Extracted data:

..............................

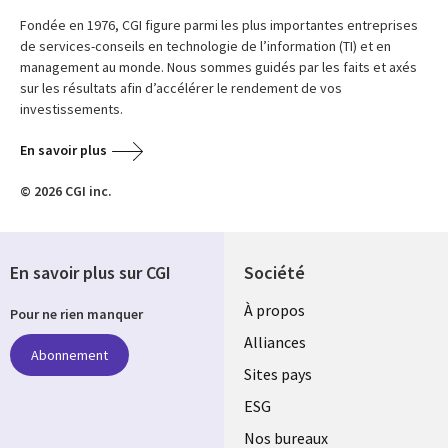
Fondée en 1976, CGI figure parmi les plus importantes entreprises
de services-conseils en technologie de l’information (TI) et en
management au monde. Nous sommes guidés par les faits et axés
sur les résultats afin d’accélérer le rendement de vos
investissements.
En savoir plus
© 2026 CGI inc.
En savoir plus sur CGI
Société
À propos
Pour ne rien manquer
Alliances
Abonnement
Sites pays
ESG
Nos bureaux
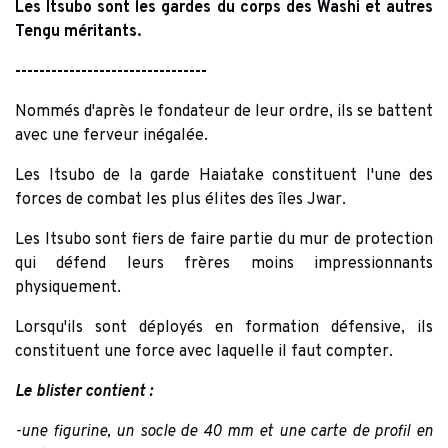
Les Itsubo sont les gardes du corps des Washi et autres
Tengu méritants.
--------------------------------
Nommés d'après le fondateur de leur ordre, ils se battent
avec une ferveur inégalée.
Les Itsubo de la garde Haiatake constituent l'une des
forces de combat les plus élites des îles Jwar.
Les Itsubo sont fiers de faire partie du mur de protection
qui défend leurs frères moins impressionnants
physiquement.
Lorsqu'ils sont déployés en formation défensive, ils
constituent une force avec laquelle il faut compter.
Le blister contient :
-une figurine, un socle de 40 mm et une carte de profil en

..............................

Brief: Pictures stay out of this copy; write out the entries above exactly.

Written response:
Fondée en 1976, CGI figure parmi les plus importantes entreprises
de services-conseils en technologie de l’information (TI) et en
management au monde. Nous sommes guidés par les faits et axés
sur les résultats afin d’accélérer le rendement de vos
investissements.
En savoir plus
© 2026 CGI inc.
En savoir plus sur CGI
Société
À propos
Pour ne rien manquer
Alliances
Abonnement
Sites pays
ESG
Nos bureaux
Les Itsubo sont les gardes du corps des Washi et autres
Tengu méritants.
--------------------------------
Nommés d'après le fondateur de leur ordre, ils se battent
avec une ferveur inégalée.
Les Itsubo de la garde Haiatake constituent l'une des
forces de combat les plus élites des îles Jwar.
Les Itsubo sont fiers de faire partie du mur de protection
qui défend leurs frères moins impressionnants
physiquement.
Lorsqu'ils sont déployés en formation défensive, ils
constituent une force avec laquelle il faut compter.
Le blister contient :
-une figurine, un socle de 40 mm et une carte de profil en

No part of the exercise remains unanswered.